Trad. de René de Ceccaty - Gallimard, 1995

 

La crise de 1945 à 1950

 

Un processus qui remonte au retour du Kenya

[...] Lorsqu'il rentra, j'avais déménagé à Casarsa avec ma mère : j'étais comme perdu dans une intimité sans bornes, qui avait pris le Frioul comme base objective de sa folie [...] Il se retrouva donc à Casarsa dans une sorte de nouvel emprisonnement, et ce fut le début de sa longue agonie qui dura une douzaine d'années. Il vit sortir, l'un après l'autre, mes opuscules en frioulan, suivit mes premiers succès critiques, me vit licencié-ès-lettres, mais il me comprenait de moins en moins. Notre opposition était farouche : si quelqu'un tombait malade du cancer et en guérissait, le souvenir de sa maladie serait sans doute identique à celui que je garde de ces années-là [...]

Ritratti su misura, ed. Elio Filippo Accroca, Venise, 1960, p.321
Cité par Enzo Siciliano, in Pasolini, une vie, Editions de la Différence, Paris, 1983, p.151, traduit de l'italien par Jacques Joly et Emmanuelle Genevois

 

19 janvier 1947

Domenica, 19 gennaio 1947

Questa notte scopro che è stata commessa nei miei riguardi la più incivile delle indiscrezioni: mio padre venendo a frugare e a spiare tra le mie carte ha evidentemente rinvenuto questo quaderno e lo ha letto. Tutto ciò è nel suo carattere, non mi meraviglia; e l’offesa è così assoluta che non trovo di meglio da fare che ignorarla. Certo nella vita di mio padre e della mia famiglia si apre in questi giorni un nuovo capitolo, dopo quello della morte di Guido. Mio padre non ha certo la preparazione morale necessaria per risolvere questa sua grossa delusione nei miei riguardi. Mia madre invece, credo, mi ama e mi assomiglia troppo perchè tutto ciò non le appaia che fatale.

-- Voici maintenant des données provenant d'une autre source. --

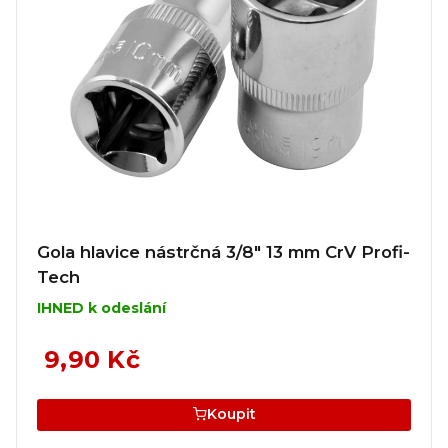
Gola hlavice nástrčná 3/8" 13 mm CrV Profi-
Tech
IHNED k odeslání
9,90 Kč
Koupit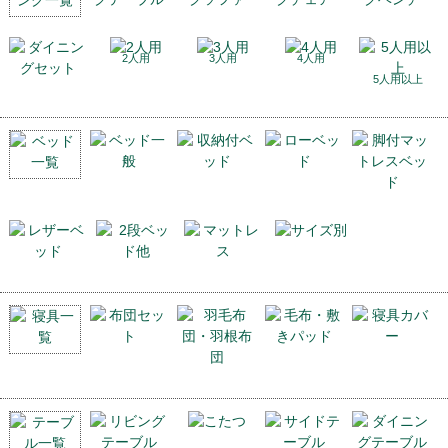
2人用
3人用
4人用
5人用以上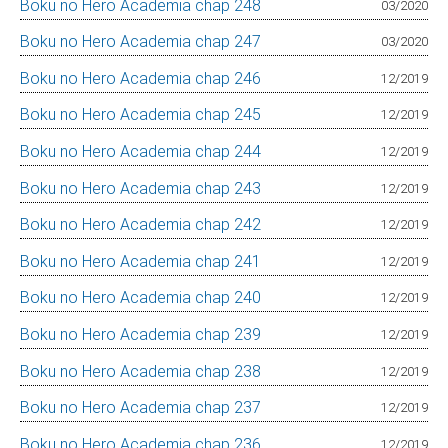
Boku no Hero Academia chap 248
03/2020
Boku no Hero Academia chap 247
03/2020
Boku no Hero Academia chap 246
12/2019
Boku no Hero Academia chap 245
12/2019
Boku no Hero Academia chap 244
12/2019
Boku no Hero Academia chap 243
12/2019
Boku no Hero Academia chap 242
12/2019
Boku no Hero Academia chap 241
12/2019
Boku no Hero Academia chap 240
12/2019
Boku no Hero Academia chap 239
12/2019
Boku no Hero Academia chap 238
12/2019
Boku no Hero Academia chap 237
12/2019
Boku no Hero Academia chap 236
12/2019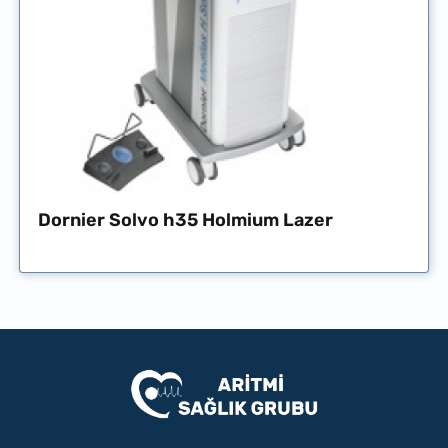
Dornier Solvo h35 Holmium Lazer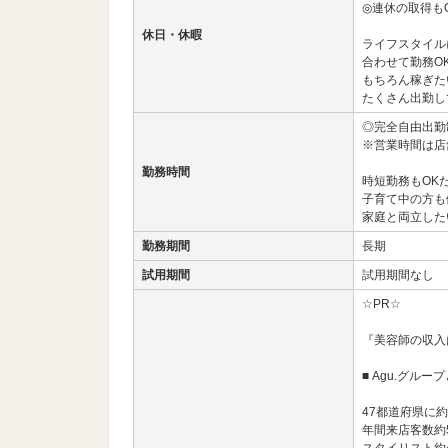
◎連休の取得も
休日・休暇
ライフスタイル
合わせて勤務O
もちろん稼ぎた
たくさん出勤し
◎完全自由出勤
※営業時間は店
勤務時間
時短勤務もOK
子育て中の方も
家庭と両立した
勤務期間
長期
試用期間
試用期間なし
☆PR☆
『美容師の収入
■ Agu.グルー
47都道府県に約
年間来店客数約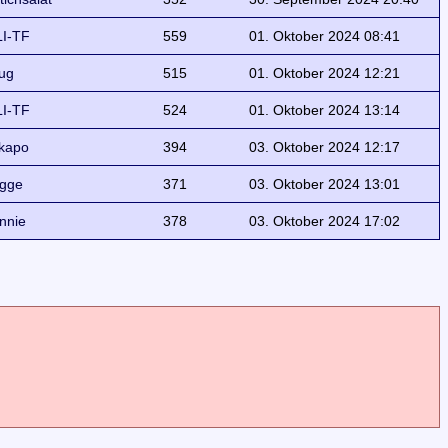
I-TF
559
01. Oktober 2024 08:41
ug
515
01. Oktober 2024 12:21
I-TF
524
01. Oktober 2024 13:14
kapo
394
03. Oktober 2024 12:17
gge
371
03. Oktober 2024 13:01
nnie
378
03. Oktober 2024 17:02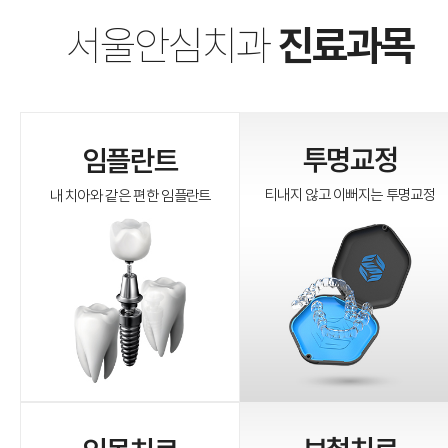
서울안심치과
진료과목
투명교정
임플란트
티내지 않고 이뻐지는 투명교정
내 치아와 같은 편한 임플란트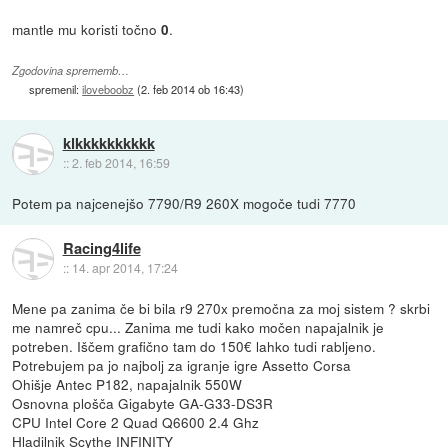
mantle mu koristi točno
.
0
Zgodovina sprememb…
spremenil:
iloveboobz
(
2. feb 2014 ob 16:43
)
klkkkkkkkkkk
::
2. feb 2014, 16:59
Potem pa najcenejšo 7790/R9 260X mogoče tudi 7770
Racing4life
::
14. apr 2014, 17:24
Mene pa zanima če bi bila r9 270x premočna za moj sistem ? skrbi
me namreč cpu... Zanima me tudi kako močen napajalnik je
potreben. Iščem grafično tam do 150€ lahko tudi rabljeno.
Potrebujem pa jo najbolj za igranje igre Assetto Corsa
Ohišje Antec P182, napajalnik 550W
Osnovna plošča Gigabyte GA-G33-DS3R
CPU Intel Core 2 Quad Q6600 2.4 Ghz
Hladilnik Scythe INFINITY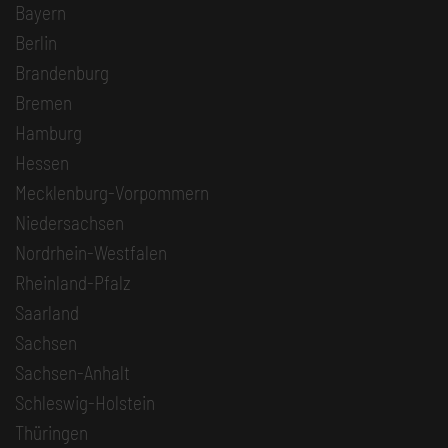
Bayern
Berlin
Brandenburg
Bremen
Hamburg
Hessen
Mecklenburg-Vorpommern
Niedersachsen
Nordrhein-Westfalen
Rheinland-Pfalz
Saarland
Sachsen
Sachsen-Anhalt
Schleswig-Holstein
Thüringen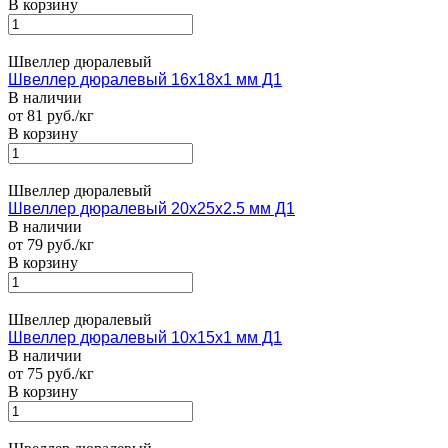
В корзину
Швеллер дюралевый
Швеллер дюралевый 16х18х1 мм Д1
В наличии
от 81 руб./кг
В корзину
Швеллер дюралевый
Швеллер дюралевый 20х25х2.5 мм Д1
В наличии
от 79 руб./кг
В корзину
Швеллер дюралевый
Швеллер дюралевый 10х15х1 мм Д1
В наличии
от 75 руб./кг
В корзину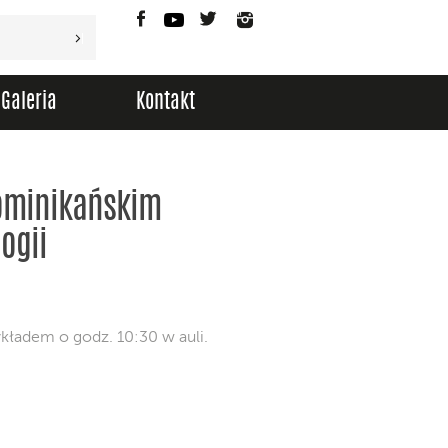
Facebook
YouTube
Twitter
Instagram
Galeria
Kontakt
ominikańskim
logii
kładem o godz. 10:30 w auli.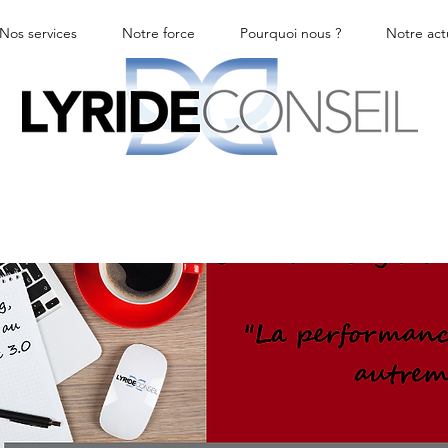
Nos services
Notre force
Pourquoi nous ?
Notre act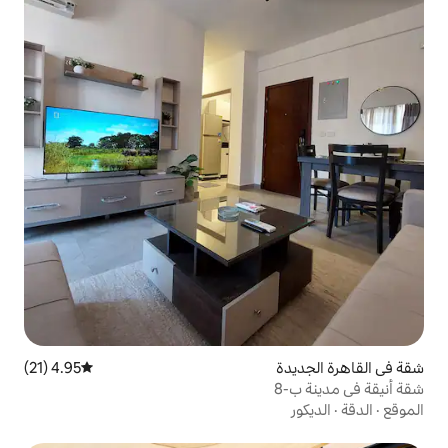
4.95 (21)
متوسط التقييم 4.95 من 5، 21 مراجعات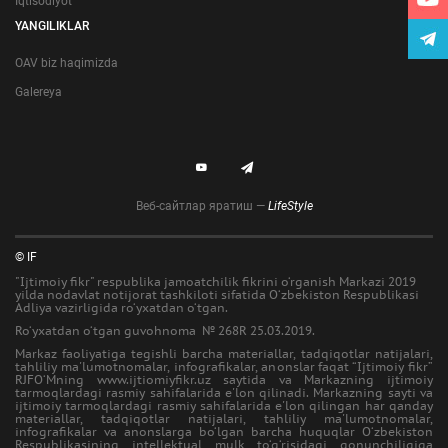
Iqtisodiyot
YANGILIKLAR
OAV biz haqimizda
Galereya
Веб-сайтлар яратиш —
LifeStyle
© IF
"Ijtimoiy fikr" respublika jamoatchilik fikrini o‘rganish Markazi 2019
yilda nodavlat notijorat tashkiloti sifatida O‘zbekiston Respublikasi
Adliya vazirligida ro‘yxatdan o‘tgan.
Ro‘yxatdan o‘tgan guvohnoma № 268R 25.03.2019.
Markaz faoliyatiga tegishli barcha materiallar, tadqiqotlar natijalari,
tahliliy ma'lumotnomalar, infografikalar, anonslar faqat “Ijtimoiy fikr”
RJFO‘Mning www.ijtiomiyfikr.uz saytida va Markazning ijtimoiy
tarmoqlardagi rasmiy sahifalarida e'lon qilinadi. Markazning sayti va
ijtimoiy tarmoqlardagi rasmiy sahifalarida e'lon qilingan har qanday
materiallar, tadqiqotlar natijalari, tahliliy ma'lumotnomalar,
infografikalar va anonslarga bo‘lgan barcha huquqlar O‘zbekiston
Respublikasining intellektual mulk to‘g‘risidagi qonunchiligiga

Io, d’altra parte, ho immerso e amalgamato tutto in una disperata saggezza, che sarà forse cinismo, amore di Narciso, ma che mi protegge da tutto ciò che è esterno, anche se positivo, amabile, e fa emanare dalla mia persona un senso di strana e fanciullesca dolcezza. Del resto, non c’è stato bisogno che constatassi la manomissione del mio quaderno per accorgermi della scoperta di mio padre, terribile per lui. Già da qualche giorno lo sospettavo, anzi ne avevo la certezza; erano state alcune allusioni che non val la pena di ricordare. Ma questa sia una parentesi, la tragedia della mia famiglia m’impegna anche troppe ore al giorno, e mi impedisce di essere felice, gaio, come indubbiamente sarei per natura. Ma infine non mi sono liberato dal peso di una continua mistificazione ? Cosa più mi trattiene dall’essere libero, dal pensare liberamente ? [...]

Quaderni rossi (mai 1946-fin 1947), in Lettere 1940-1954, éd. Nico Naldini, Turin, Einaudi, 1986

Dimanche 19 janvier 1947

Cette nuit, je découvre que la pire des indiscrétions à mon encontre a été commise : mon père, en foullant et en espionnant mes papiers, a trouvé ce cahier et de toute évidence il l'a lu. Tout cela est dans son caractère, et ne m'étonne pas ; et cette offense est si absolue que je ne trouve rien de mieux à faire que de l'ignorer. Il est certain que, dans la vie de mon père et de ma famille, un nouveau chapitre s'ouvre ces jours-ci, après celui de la mort de Guido. Mon père n'a sûrement pas la préparation morale nécessaire pour surmonter l'énorme déception dont je suis la cause. Par contre ma mère, je crois, m'aime et me ressemble trop pour que tout cela ne lui apparaisse pas comme une fatalité. Par ailleurs, j'ai tout plongé et amalgamé dans une sagesse désespérée, qui est peut-être cynisme, amour narcissique, mais qui me protège de tout ce qui est extérieur, y compris des choses positives et aimables, et qui fait émaner de ma personne une sensation de douceur, étrange et enfantine. Du reste, je n'ai pas eu besoin de constater la violation de mon cahier pour m'apercevoir de la découverte de mon père, terrible pour lui. Depuis quelques jours déjà, je la soupçonnais, ou plutôt j'en étais sûr : il y avait eu des allusions qui ne valent pas la peine d'être évoquées. Mais - c'est une parenthèse - la tragédie de ma famille m'occupe même trop d'heures par jour et m'empêche d'être heureux, gai, comme je le serais indubitablement, par nature. Mais, en fin de compte, ne me suis-je pas libéré d'une mystification continuelle ? Qu'est-ce qui, désormais, m'empêche d'être libre, de penser librement ?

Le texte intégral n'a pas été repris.